# HOW TO COMPLETE THIS TASK
The answer is to be an exact copy of the lines below running from the line with "HOME FIRE SAFETY" down to the line with "infrastructure and", both ends included, and nothing more.

(Stored items from a collection)
------------------------------------------------
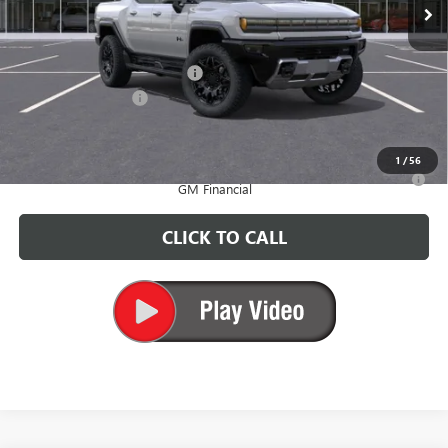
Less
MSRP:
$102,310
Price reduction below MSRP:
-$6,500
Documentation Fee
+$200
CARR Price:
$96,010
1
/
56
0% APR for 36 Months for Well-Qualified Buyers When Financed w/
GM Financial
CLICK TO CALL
------------------------------------------------
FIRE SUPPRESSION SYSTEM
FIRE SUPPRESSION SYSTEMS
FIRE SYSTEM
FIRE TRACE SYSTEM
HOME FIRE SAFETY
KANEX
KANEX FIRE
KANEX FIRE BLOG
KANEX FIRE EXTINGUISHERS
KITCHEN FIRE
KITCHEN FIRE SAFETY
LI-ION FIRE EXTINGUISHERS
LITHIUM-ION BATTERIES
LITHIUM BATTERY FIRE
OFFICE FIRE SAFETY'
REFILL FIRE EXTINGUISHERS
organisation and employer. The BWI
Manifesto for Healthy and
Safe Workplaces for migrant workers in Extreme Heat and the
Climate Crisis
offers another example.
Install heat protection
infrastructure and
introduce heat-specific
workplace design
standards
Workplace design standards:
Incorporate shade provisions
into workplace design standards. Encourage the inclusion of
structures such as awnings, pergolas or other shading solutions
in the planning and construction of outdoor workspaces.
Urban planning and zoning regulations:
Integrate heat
------------------------------------------------
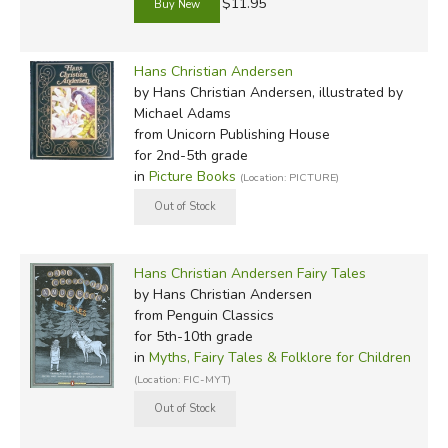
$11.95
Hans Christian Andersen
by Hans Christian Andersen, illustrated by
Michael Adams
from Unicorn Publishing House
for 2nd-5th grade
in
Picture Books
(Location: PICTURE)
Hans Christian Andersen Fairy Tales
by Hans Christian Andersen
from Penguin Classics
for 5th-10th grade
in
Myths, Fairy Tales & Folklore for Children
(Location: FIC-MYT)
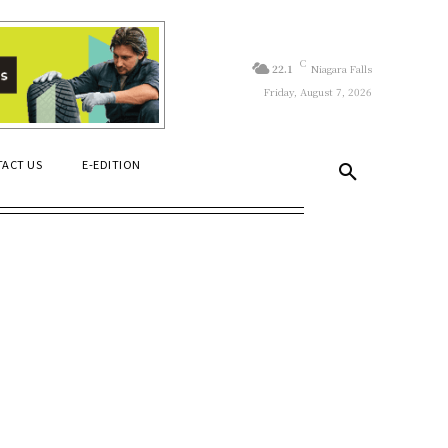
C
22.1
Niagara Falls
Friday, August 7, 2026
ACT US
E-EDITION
------------------------------------------------
# RESULT
HOME FIRE SAFETY
KANEX
KANEX FIRE
KANEX FIRE BLOG
KANEX FIRE EXTINGUISHERS
KITCHEN FIRE
KITCHEN FIRE SAFETY
LI-ION FIRE EXTINGUISHERS
LITHIUM-ION BATTERIES
LITHIUM BATTERY FIRE
OFFICE FIRE SAFETY'
REFILL FIRE EXTINGUISHERS
organisation and employer. The BWI
Manifesto for Healthy and
Safe Workplaces for migrant workers in Extreme Heat and the
Climate Crisis
offers another example.
Install heat protection
infrastructure and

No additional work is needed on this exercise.